What is needed:
Every record gets copied exactly, and no picture goes with it.

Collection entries
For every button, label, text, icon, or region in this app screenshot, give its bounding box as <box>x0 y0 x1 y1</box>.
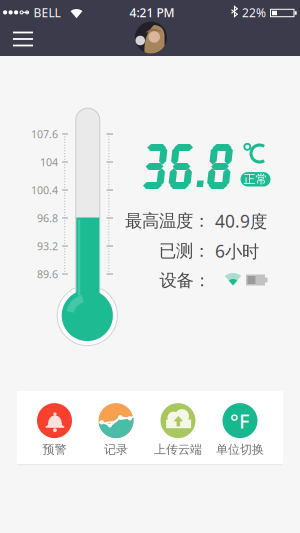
staticText: 记录 <box>104 442 128 457</box>
button[interactable]: 上传云端 <box>154 403 202 457</box>
staticText: 104 <box>40 155 58 169</box>
staticText: 93.2 <box>37 239 58 253</box>
staticText: 单位切换 <box>216 442 264 457</box>
staticText: 最高温度： <box>125 210 210 232</box>
staticText: 已测： <box>159 240 210 262</box>
button[interactable]: 预警 <box>37 403 72 457</box>
staticText: 40.9度 <box>215 210 267 232</box>
staticText: 预警 <box>42 442 66 457</box>
staticText: 4:21 PM <box>130 5 174 21</box>
button[interactable]: 记录 <box>98 403 134 457</box>
staticText: BELL <box>34 5 60 21</box>
staticText: 100.4 <box>31 183 58 197</box>
staticText: 107.6 <box>31 127 58 141</box>
button[interactable]: °F <box>216 403 264 457</box>
button[interactable] <box>135 22 167 54</box>
staticText: 上传云端 <box>154 442 202 457</box>
staticText: 正常 <box>244 172 268 187</box>
staticText: 96.8 <box>37 211 58 225</box>
staticText: 89.6 <box>37 267 58 281</box>
staticText: °F <box>230 407 250 434</box>
staticText: 设备： <box>160 270 210 291</box>
staticText: 22% <box>242 5 266 21</box>
button[interactable] <box>13 25 33 53</box>
staticText: 6小时 <box>215 240 259 262</box>
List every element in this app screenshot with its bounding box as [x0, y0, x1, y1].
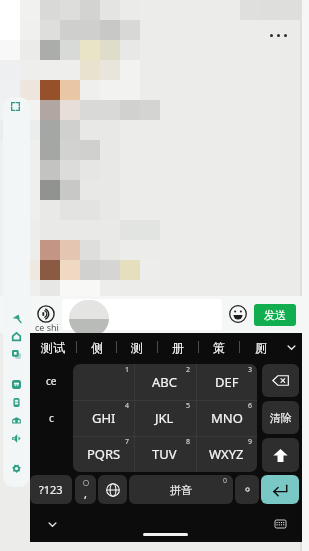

Task solution:
For every button, label, text, icon, or region in this app screenshot, give its bounding box as <box>x0 y0 x1 y1</box>.
staticText: 记录 <box>104 442 128 457</box>
button[interactable]: 上传云端 <box>154 403 202 457</box>
staticText: 104 <box>40 155 58 169</box>
staticText: 93.2 <box>37 239 58 253</box>
staticText: 单位切换 <box>216 442 264 457</box>
staticText: 最高温度： <box>125 210 210 232</box>
staticText: 已测： <box>159 240 210 262</box>
button[interactable]: 预警 <box>37 403 72 457</box>
staticText: 40.9度 <box>215 210 267 232</box>
staticText: 预警 <box>42 442 66 457</box>
staticText: 4:21 PM <box>130 5 174 21</box>
button[interactable]: 记录 <box>98 403 134 457</box>
staticText: BELL <box>34 5 60 21</box>
staticText: 100.4 <box>31 183 58 197</box>
staticText: 107.6 <box>31 127 58 141</box>
button[interactable]: °F <box>216 403 264 457</box>
button[interactable] <box>135 22 167 54</box>
staticText: 上传云端 <box>154 442 202 457</box>
staticText: 正常 <box>244 172 268 187</box>
staticText: 96.8 <box>37 211 58 225</box>
staticText: 89.6 <box>37 267 58 281</box>
staticText: °F <box>230 407 250 434</box>
staticText: 设备： <box>160 270 210 291</box>
staticText: 22% <box>242 5 266 21</box>
button[interactable] <box>13 25 33 53</box>
staticText: 6小时 <box>215 240 259 262</box>
List every element in this app screenshot with its bounding box as [x0, y0, x1, y1].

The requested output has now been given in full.